How to complete this task - Collect each line of the records containing the string "sorting".
------------------------------------------------------------------------
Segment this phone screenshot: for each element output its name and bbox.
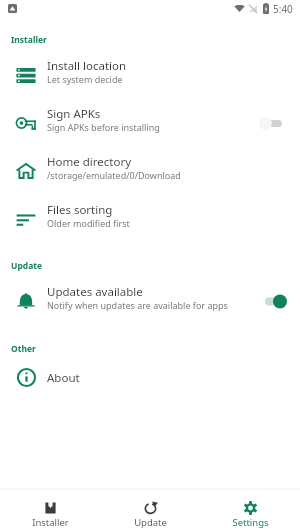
staticText: Updates available <box>47 284 143 300</box>
staticText: Let system decide <box>47 73 123 85</box>
staticText: Settings <box>232 516 269 529</box>
staticText: About <box>47 370 80 386</box>
staticText: Installer <box>32 516 69 529</box>
staticText: Other <box>11 343 36 355</box>
staticText: Update <box>134 516 167 529</box>
staticText: Notify when updates are available for ap… <box>47 299 228 311</box>
button[interactable] <box>264 294 287 309</box>
button[interactable]: Update <box>100 490 200 532</box>
staticText: Sign APKs <box>47 106 101 122</box>
button[interactable]: Sign APKs <box>0 99 300 147</box>
button[interactable]: Home directory <box>0 147 300 195</box>
button[interactable]: Installer <box>0 490 100 532</box>
button[interactable]: About <box>0 360 300 395</box>
button[interactable]: Install location <box>0 51 300 99</box>
button[interactable]: Updates available <box>0 277 300 325</box>
button[interactable]: Settings <box>200 490 300 532</box>
staticText: Install location <box>47 58 127 74</box>
staticText: Older modified first <box>47 217 130 229</box>
staticText: Files sorting <box>47 202 113 218</box>
staticText: Installer <box>11 34 47 46</box>
staticText: 5:40 <box>273 2 293 16</box>
staticText: /storage/emulated/0/Download <box>47 169 181 181</box>
staticText: Home directory <box>47 154 131 170</box>
staticText: Sign APKs before installing <box>47 121 160 133</box>
button[interactable] <box>259 116 282 130</box>
button[interactable]: Files sorting <box>0 195 300 243</box>
staticText: Update <box>11 260 43 272</box>
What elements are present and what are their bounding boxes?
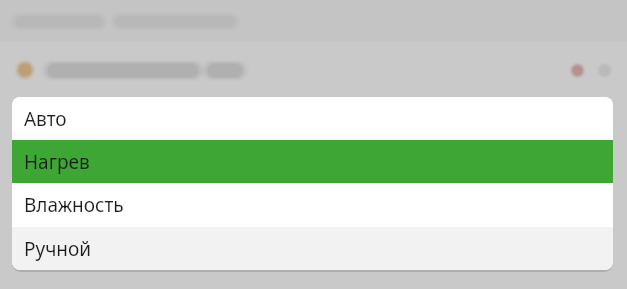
staticText: Влажность — [24, 192, 124, 218]
staticText: Нагрев — [24, 149, 90, 175]
button[interactable]: Нагрев — [12, 140, 613, 183]
button[interactable] — [0, 42, 627, 98]
button[interactable]: Влажность — [12, 183, 613, 227]
button[interactable]: Авто — [12, 97, 613, 140]
button[interactable]: Ручной — [12, 227, 613, 270]
staticText: Ручной — [24, 236, 92, 262]
staticText: Авто — [24, 106, 67, 132]
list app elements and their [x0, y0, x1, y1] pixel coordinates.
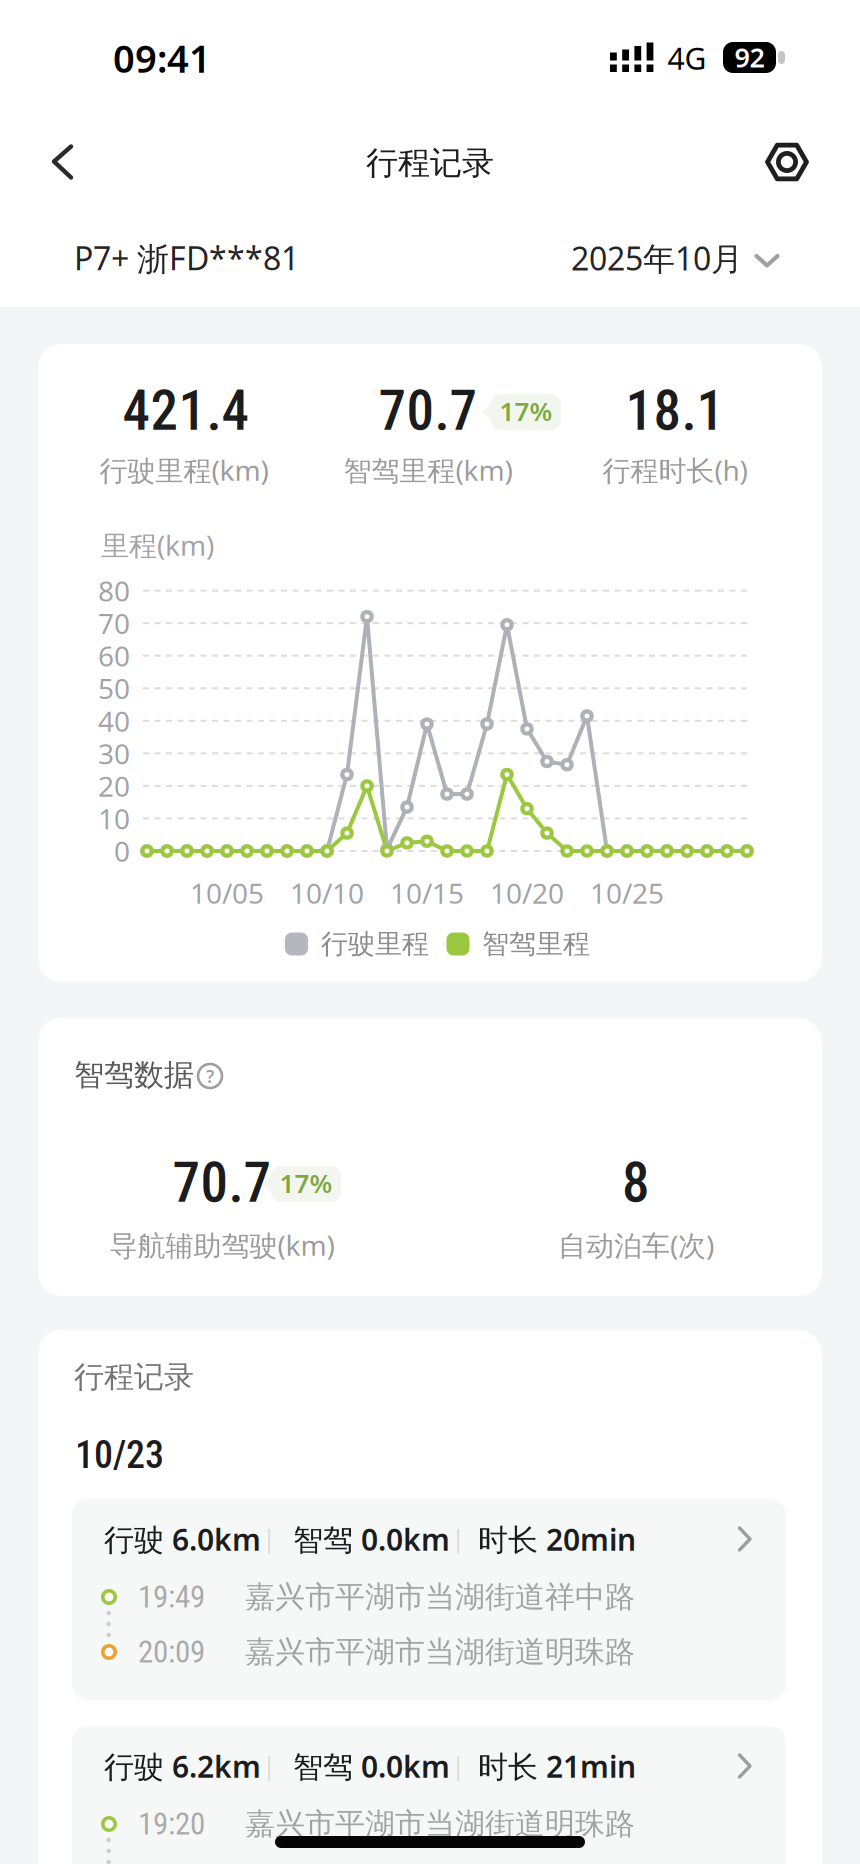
staticText: 智驾里程 — [482, 927, 590, 961]
staticText: 80 — [98, 572, 130, 610]
staticText: 2025年10月 — [571, 236, 743, 280]
staticText: 18.1 — [626, 379, 724, 443]
button[interactable] — [34, 127, 91, 197]
staticText: 4G — [668, 38, 706, 78]
staticText: 智驾数据 — [74, 1056, 194, 1094]
staticText: 行驶 6.2km — [104, 1746, 261, 1786]
staticText: 20 — [98, 767, 130, 805]
staticText: 92 — [734, 39, 764, 75]
staticText: 8 — [622, 1151, 650, 1215]
staticText: 60 — [98, 637, 130, 675]
staticText: 嘉兴市平湖市当湖街道明珠路 — [245, 1633, 635, 1671]
staticText: 421.4 — [122, 379, 250, 443]
staticText: 导航辅助驾驶(km) — [110, 1226, 334, 1264]
staticText: 0 — [114, 832, 130, 870]
staticText: 10/25 — [590, 874, 664, 912]
staticText: 30 — [98, 734, 130, 772]
staticText: | — [451, 1747, 465, 1783]
staticText: 行程时长(h) — [602, 451, 748, 489]
staticText: ? — [206, 1064, 214, 1088]
staticText: 自动泊车(次) — [558, 1226, 714, 1264]
staticText: 行程记录 — [74, 1358, 194, 1396]
staticText: | — [262, 1747, 276, 1783]
staticText: 嘉兴市平湖市当湖街道明珠路 — [245, 1805, 635, 1843]
staticText: | — [451, 1520, 465, 1556]
staticText: | — [262, 1520, 276, 1556]
staticText: 19:20 — [138, 1806, 205, 1842]
staticText: 20:09 — [138, 1634, 205, 1670]
button[interactable]: ? — [188, 1054, 232, 1098]
staticText: 行程记录 — [366, 143, 494, 183]
button[interactable]: 2025年10月 — [571, 236, 779, 280]
staticText: 行驶里程(km) — [100, 451, 268, 489]
staticText: 10 — [98, 799, 130, 838]
staticText: 70.7 — [172, 1151, 272, 1215]
button[interactable]: 行驶 6.0km — [72, 1499, 786, 1700]
staticText: 10/05 — [190, 874, 264, 912]
staticText: 17% — [280, 1165, 332, 1201]
staticText: P7+ 浙FD***81 — [74, 236, 299, 280]
staticText: 70 — [98, 604, 130, 642]
staticText: 智驾 0.0km — [293, 1519, 450, 1560]
staticText: 50 — [98, 669, 130, 707]
staticText: 时长 21min — [478, 1746, 636, 1786]
staticText: 10/10 — [290, 874, 364, 912]
staticText: 行驶里程 — [321, 927, 429, 961]
button[interactable] — [753, 128, 821, 196]
staticText: 10/23 — [75, 1433, 164, 1477]
staticText: 智驾 0.0km — [293, 1746, 450, 1786]
staticText: 里程(km) — [101, 526, 214, 564]
staticText: 70.7 — [378, 379, 478, 443]
staticText: 嘉兴市平湖市当湖街道祥中路 — [245, 1578, 635, 1616]
staticText: 时长 20min — [478, 1519, 636, 1560]
staticText: 行驶 6.0km — [104, 1519, 261, 1560]
staticText: 10/20 — [490, 874, 564, 912]
staticText: 10/15 — [390, 874, 464, 912]
staticText: 17% — [500, 393, 552, 429]
staticText: 09:41 — [113, 32, 211, 84]
button[interactable]: 行驶 6.2km — [72, 1726, 786, 1864]
staticText: 19:49 — [138, 1579, 205, 1615]
staticText: 智驾里程(km) — [344, 451, 512, 489]
staticText: 40 — [98, 702, 130, 740]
------------------------------------------------------------------------
Exercise solution -
staticText: Files sorting <box>47 202 113 218</box>
button[interactable]: Files sorting <box>0 195 300 243</box>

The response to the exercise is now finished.